Mark Lesser : on a un peu participé au développement, sans y être vraiment. On a découvert ça sur le moment, on ne connaissait pas du tout ! Des gens se questionnaient sur la violence notamment, mais très vite on a vu l’humour, les valeurs, le rapport à la famille et aux repas aussi. On adorait ces scènes de repas. Mais on n’avait pas vu venir ce succès. Et maintenant c’est l’un des piliers de la pop culture. Tout le monde connait, c’est entré complètement dans la société, dans l’inconscient collectif. C’est impressionnant.
Philippe Ariotti : je vais même vous dire, dans le journal Famille Chrétienne, il y avait un article qui disait que Dragon Ball véhicule de très bonnes valeurs, qu’on voit les gentils affronter les méchants.
Brigitte Lecordier : dans les années 90, les décideurs et les diffuseurs n’avaient pas vraiment compris ça, ces valeurs, le recul, l’humour, la dérision de cette oeuvre.
Philippe Ariotti : à l’époque il y avait le minitel, et quand on cherchait les séries qui marchaient le mieux, Dragon Ball était déjà en tête, et c’est là où je me suis dit qu’il y a quelque chose avec cet anime. Il y a quelque chose qui se passe, il y a un phénomène. Des fans m’avaient même trouvé dans l’annuaire pour m’appeler.
Brigitte Lecordier : et quand internet est arrivé, je recevais des messages de fans, c’était mignon et je me disais que j’allais les copier dans un carnet et les garder. Tu parles, au bout de 3 jours j’ai arrêté, il y avait une déferlante de messages. Sans parler des conventions dans lesquelles on rencontre les fans. Et il y a toutes sortes de gens, de plusieurs générations. Et j’adore.
Qu’est ce que ça vous a fait de vous retrouver pour Dragon Ball Super, des années après la fin de Dragon Ball Z ?
Mark Lesser : on s’était déjà vus pour Dragon Ball Z Kai, une version abrégée, et c’était pas mal, parce que l’histoire était resserrée.

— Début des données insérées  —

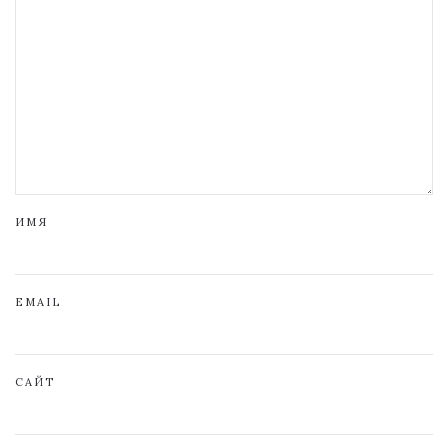
ИМЯ
EMAIL
САЙТ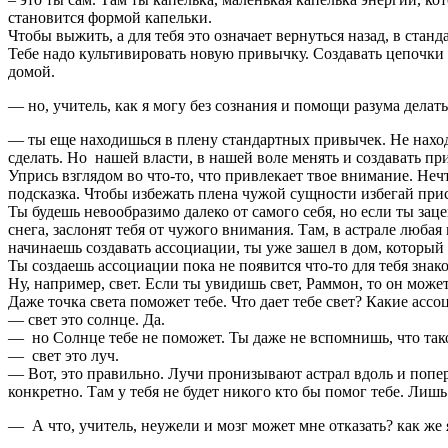
становится формой капельки.
Чтобы выжить, а для тебя это означает вернуться назад, в станда
Тебе надо культивировать новую привычку. Создавать цепочки а
домой.
— но, учитель, как я могу без сознания и помощи разума делат
— ты еще находишься в плену стандартных привычек. Не наход
сделать. Но нашей власти, в нашей воле менять и создавать пр
Упрись взглядом во что-то, что привлекает твое внимание. Неч
подсказка. Чтобы избежать плена чужой сущности избегай прис
Ты будешь невообразимо далеко от самого себя, но если ты зац
снега, заслонят тебя от чужого внимания. Там, в астрале люба
начинаешь создавать ассоциации, ты уже зашел в дом, который 
Ты создаешь ассоциации пока не появится что-то для тебя знако
Ну, например, свет. Если ты увидишь свет, Раммон, то он может 
Даже точка света поможет тебе. Что дает тебе свет? Какие асс
— свет это солнце. Да.
— но Солнце тебе не поможет. Ты даже не вспомнишь, что тако
— свет это луч.
— Вот, это правильно. Лучи пронизывают астрал вдоль и попер
конкретно. Там у тебя не будет никого кто бы помог тебе. Лишь
— А что, учитель, неужели и мозг может мне отказать? как же 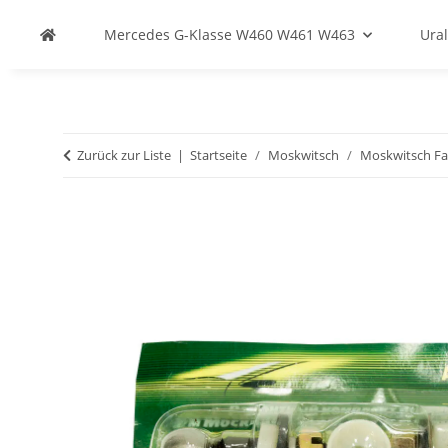
Mercedes G-Klasse W460 W461 W463
Ural
Zurück zur Liste
Startseite
Moskwitsch
Moskwitsch Fa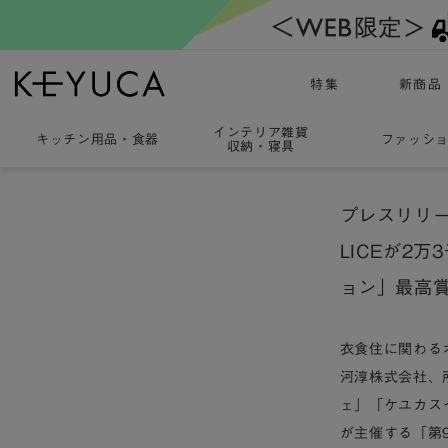
特集
新商品
インテリア雑貨
キッチン用品
・
食器
ファッシ
収納・寝具
プレスリリー
LICEが2
ョン」最高
衣食住に関わる
河淳株式会社、
ェ」「ケユカス
が主催する「第9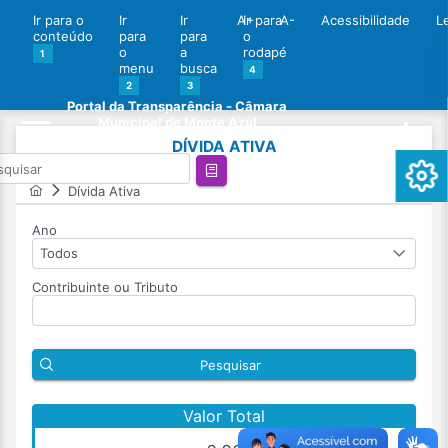
Ir para o
Ir
Ir
A+
Ir para
A-
Acessibilidade
L
conteúdo
para
para
o
o
a
rodapé
1
menu
busca
4
2
3
Portal da Transparência - Câmara
Municipal de Monte Azul
DÍVIDA ATIVA
Dívida Ativa
Ano
Todos
Contribuinte ou Tributo
Pesquisar
Valor Total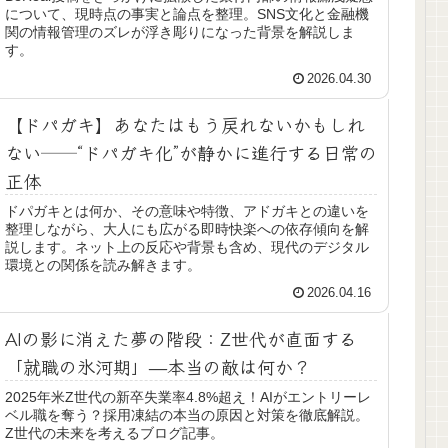
について、現時点の事実と論点を整理。SNS文化と金融機
関の情報管理のズレが浮き彫りになった背景を解説しま
す。
2026.04.30
【ドパガキ】あなたはもう戻れないかもしれ
ない──“ドパガキ化”が静かに進行する日常の
正体
ドパガキとは何か、その意味や特徴、アドガキとの違いを
整理しながら、大人にも広がる即時快楽への依存傾向を解
説します。ネット上の反応や背景も含め、現代のデジタル
環境との関係を読み解きます。
2026.04.16
AIの影に消えた夢の階段：Z世代が直面する
「就職の氷河期」—本当の敵は何か？
2025年米Z世代の新卒失業率4.8%超え！AIがエントリーレ
ベル職を奪う？採用凍結の本当の原因と対策を徹底解説。
Z世代の未来を考えるブログ記事。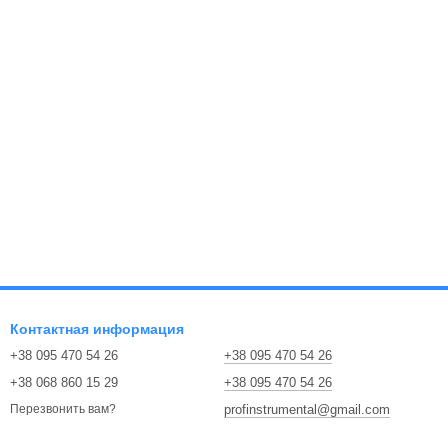
Контактная информация
+38 095 470 54 26
+38 095 470 54 26
+38 068 860 15 29
+38 095 470 54 26
profinstrumental@gmail.com
Перезвонить вам?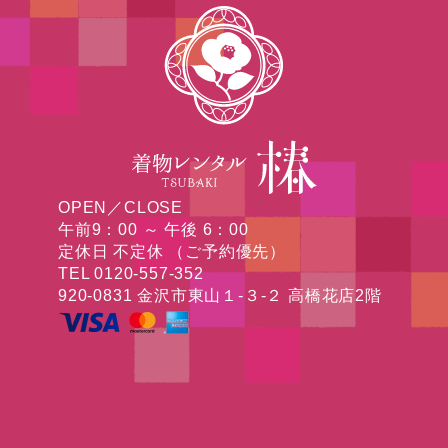
OPEN／CLOSE
午前9：00 ～ 午後 6：00
定休日 不定休 （ご予約優先）
TEL 0120-557-352
920-0831 金沢市東山１-３-２ 高橋花店2階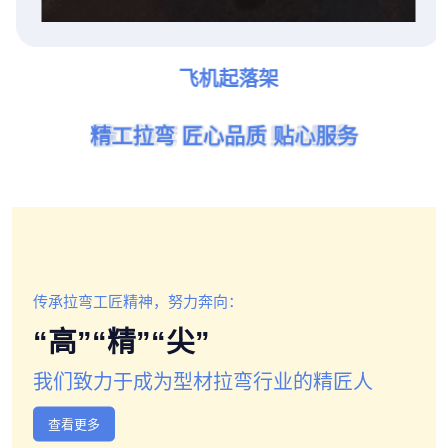
飞机起落架
精工拉弯 匠心品质 贴心服务
精工拉弯 匠心品质 贴心服务
精工拉弯 匠心品质 贴心服务
精工拉弯 匠心品质 贴心服务
精工拉弯 匠心品质 贴心服务
精工拉弯 匠心品质 贴心服务
传承拉弯工匠精神，努力奔向：
“高”“精”“尖”
我们致力于成为型材拉弯行业的精匠人
查看更多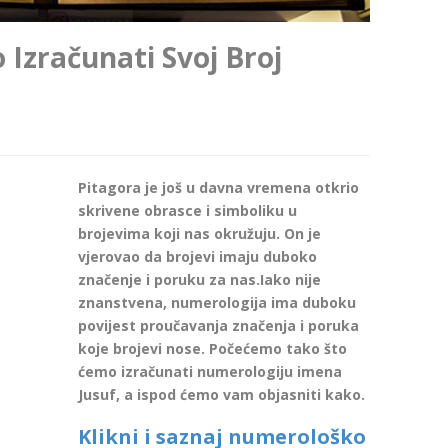
Izračunati Svoj Broj
Pitagora je još u davna vremena otkrio
skrivene obrasce i simboliku u
brojevima koji nas okružuju. On je
vjerovao da brojevi imaju duboko
značenje i poruku za nas.Iako nije
znanstvena, numerologija ima duboku
povijest proučavanja značenja i poruka
koje brojevi nose. Počećemo tako što
ćemo izračunati numerologiju imena
Jusuf, a ispod ćemo vam objasniti kako.
Klikni i saznaj numerološko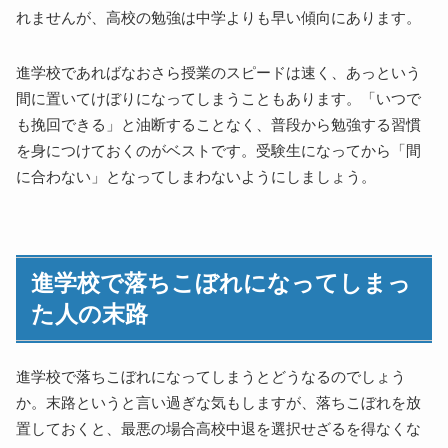
れませんが、高校の勉強は中学よりも早い傾向にあります。
進学校であればなおさら授業のスピードは速く、あっという
間に置いてけぼりになってしまうこともあります。「いつで
も挽回できる」と油断することなく、普段から勉強する習慣
を身につけておくのがベストです。受験生になってから「間
に合わない」となってしまわないようにしましょう。
進学校で落ちこぼれになってしまっ
た人の末路
進学校で落ちこぼれになってしまうとどうなるのでしょう
か。末路というと言い過ぎな気もしますが、落ちこぼれを放
置しておくと、最悪の場合高校中退を選択せざるを得なくな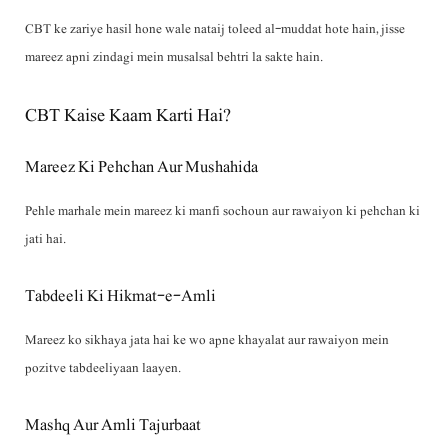
CBT ke zariye hasil hone wale nataij toleed al-muddat hote hain, jisse
mareez apni zindagi mein musalsal behtri la sakte hain.
CBT Kaise Kaam Karti Hai?
Mareez Ki Pehchan Aur Mushahida
Pehle marhale mein mareez ki manfi sochoun aur rawaiyon ki pehchan ki
jati hai.
Tabdeeli Ki Hikmat-e-Amli
Mareez ko sikhaya jata hai ke wo apne khayalat aur rawaiyon mein
pozitve tabdeeliyaan laayen.
Mashq Aur Amli Tajurbaat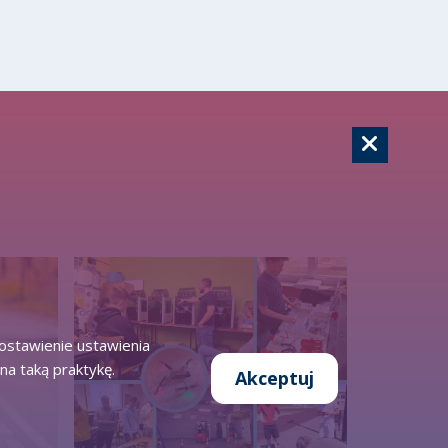
zostawienie ustawienia
na taką praktykę.
Akceptuj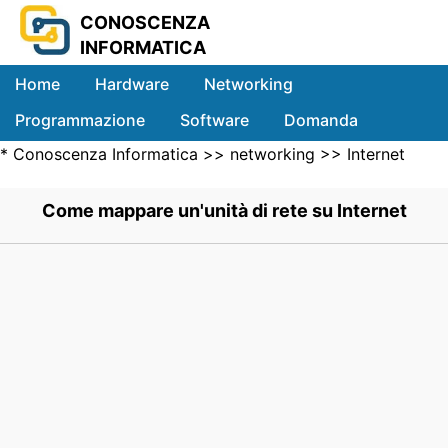
CONOSCENZA
INFORMATICA
Home
Hardware
Networking
Programmazione
Software
Domanda
*
Conoscenza Informatica
>>
networking
>>
Internet
Sistemi
Networking
>> .
Come mappare un'unità di rete su Internet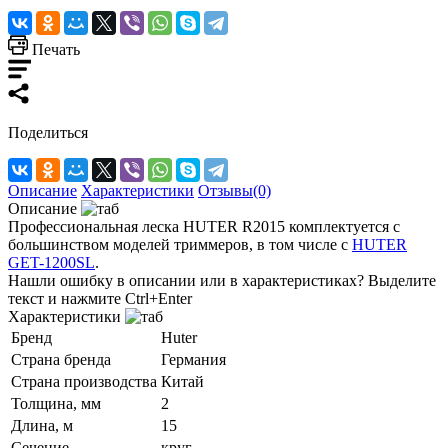
Печать
Поделиться
Описание
Характеристики
Отзывы(0)
Описание
Профессиональная леска HUTER R2015 комплектуется с
большинством моделей триммеров, в том числе с
HUTER
GET-1200SL
.
Нашли ошибку в описании или в характеристиках?
Выделите
текст и нажмите Ctrl+Enter
Характеристики
Бренд
Huter
Страна бренда
Германия
Страна производства
Китай
Толщина, мм
2
Длина, м
15
Сечение
круг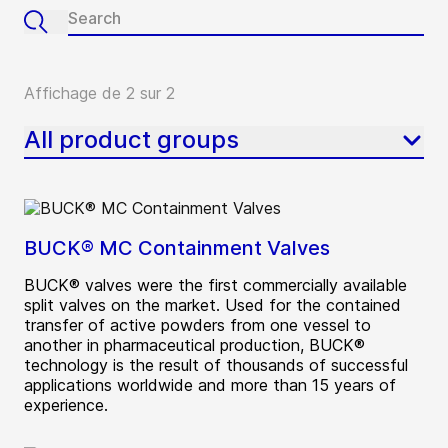
Affichage de 2 sur 2
All product groups
BUCK® MC Containment Valves
BUCK® valves were the first commercially available
split valves on the market. Used for the contained
transfer of active powders from one vessel to
another in pharmaceutical production, BUCK®
technology is the result of thousands of successful
applications worldwide and more than 15 years of
experience.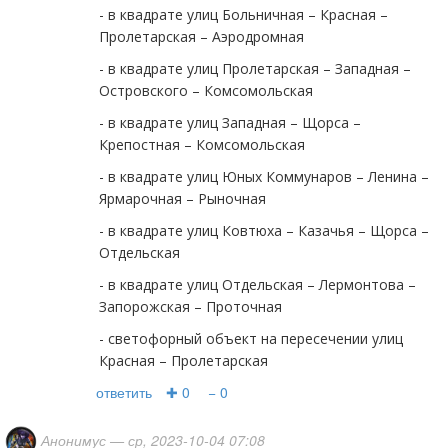
- в квадрате улиц Больничная – Красная –
Пролетарская – Аэродромная
- в квадрате улиц Пролетарская – Западная –
Островского – Комсомольская
- в квадрате улиц Западная – Щорса –
Крепостная – Комсомольская
- в квадрате улиц Юных Коммунаров – Ленина –
Ярмарочная – Рыночная
- в квадрате улиц Ковтюха – Казачья – Щорса –
Отдельская
- в квадрате улиц Отдельская – Лермонтова –
Запорожская – Проточная
- светофорный объект на пересечении улиц
Красная – Пролетарская
ответить
✚ 0
− 0
Анонимус
— ср, 2023-10-04 07:08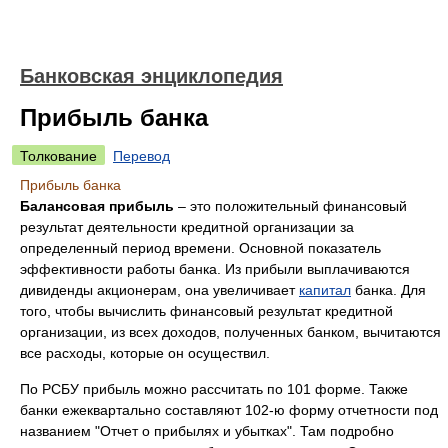
Банковская энциклопедия
Прибыль банка
Толкование
Перевод
Прибыль банка
Балансовая прибыль
– это положительный финансовый
результат деятельности кредитной организации за
определенный период времени. Основной показатель
эффективности работы банка. Из прибыли выплачиваются
дивиденды акционерам, она увеличивает
капитал
банка. Для
того, чтобы вычислить финансовый результат кредитной
организации, из всех доходов, полученных банком, вычитаются
все расходы, которые он осуществил.
По РСБУ прибыль можно рассчитать по 101 форме. Также
банки ежеквартально составляют 102-ю форму отчетности под
названием "Отчет о прибылях и убытках". Там подробно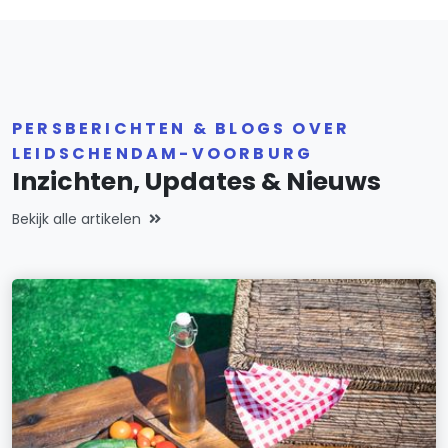
PERSBERICHTEN & BLOGS OVER
LEIDSCHENDAM-VOORBURG
Inzichten, Updates & Nieuws
Bekijk alle artikelen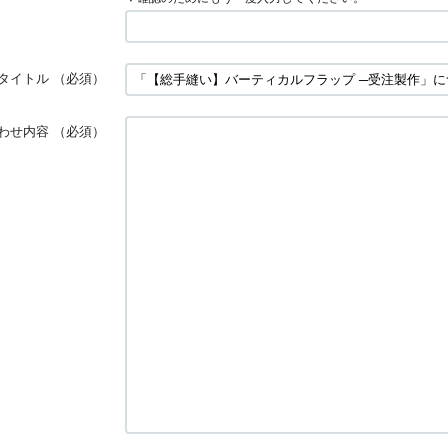
タイトル
（必須）
わせ内容
（必須）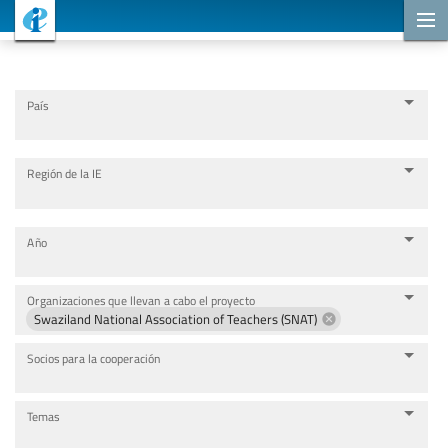
Proyectos de cooperación
País
Región de la IE
Año
Organizaciones que llevan a cabo el proyecto
Swaziland National Association of Teachers (SNAT)
Socios para la cooperación
Temas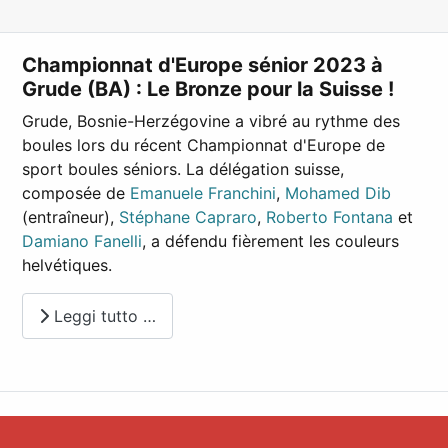
Championnat d'Europe sénior 2023 à
Grude (BA) : Le Bronze pour la Suisse !
Grude, Bosnie-Herzégovine a vibré au rythme des
boules lors du récent Championnat d'Europe de
sport boules séniors. La délégation suisse,
composée de
Emanuele Franchini
,
Mohamed Dib
(entraîneur),
Stéphane Capraro
,
Roberto Fontana
et
Damiano Fanelli
, a défendu fièrement les couleurs
helvétiques.
Leggi tutto …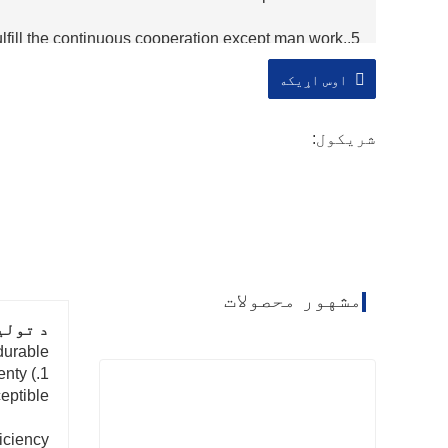
ulfill the continuous cooperation except man work.
compresor de aire
اوس اړیکه
شریکول:
مشهور محصولات
د تولی
durable
enty
eptible.
iciency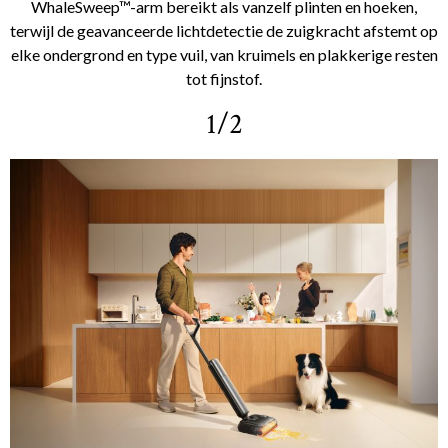
WhaleSweep™-arm bereikt als vanzelf plinten en hoeken,
terwijl de geavanceerde lichtdetectie de zuigkracht afstemt op
elke ondergrond en type vuil, van kruimels en plakkerige resten
tot fijnstof.
1/2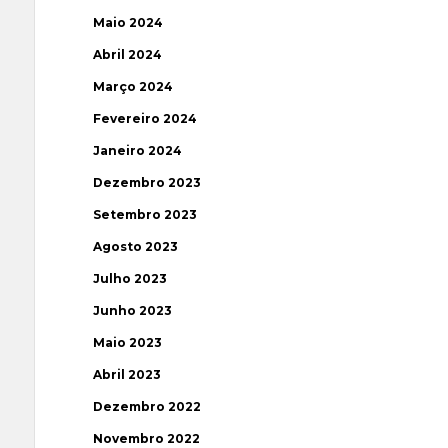
Maio 2024
Abril 2024
Março 2024
Fevereiro 2024
Janeiro 2024
Dezembro 2023
Setembro 2023
Agosto 2023
Julho 2023
Junho 2023
Maio 2023
Abril 2023
Dezembro 2022
Novembro 2022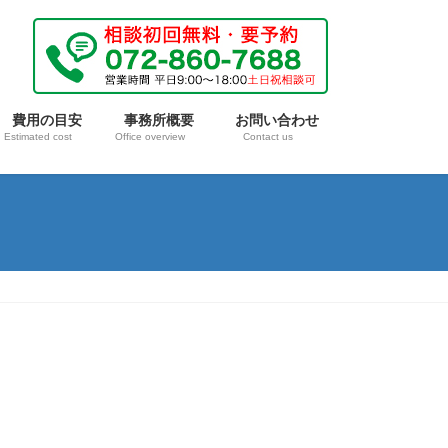
費用の目安
事務所概要
お問い合わせ
Estimated cost
Office overview
Contact us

Avant on s’invectivait pour des scènes où il ne se passait pas grand chose, et on trouvait qu’il y avait quelques longueurs. Puis Dragon Ball Super, c’est la cerise sur le gâteau, c’était inattendu. Et on trouve la série vraiment sympa. Il y a eu des grosses discussions sur les graphismes, mais ça n’a cessé de s’améliorer.
Et vous avez pensez quoi de Dragon Ball Super : Broly ?
Mark Lesser : le voir monté, mixé, sur grand écran, ça fait plaisir. Parce qu’on voit le truc par petits bouts et pas toujours dans l’ordre. Et on n’est pas au spectacle, on travaille, donc on fait attention aux détails, à nos voix.
Brigitte Lecordier : j’ai vu le film en version française, et je voulais vous dire que je vous ai adorés tous les deux. Vous avez fait un énorme travail. L’énergie qu’il faut mettre pour crier pendant plus de 20 minutes, c’est incroyable.
Mark Lesser : j’avais peur d’un truc, si vous faites attention à la bande son, y’a un côté jeu-vidéo, avec une voix qui annonce les personnages. Je trouvais ça bizarre, mais une fois tout mixé, ça donne une dimension supplémentaire au film, ça fonctionnait vraiment bien.
Philippe Ariotti : sans oublier le graphisme, que j’ai trouvé formidable.
Brigitte Lecordier : j’y ai vu un retour aux sources, et je me suis dit que les fans des années 90 allaient adorer.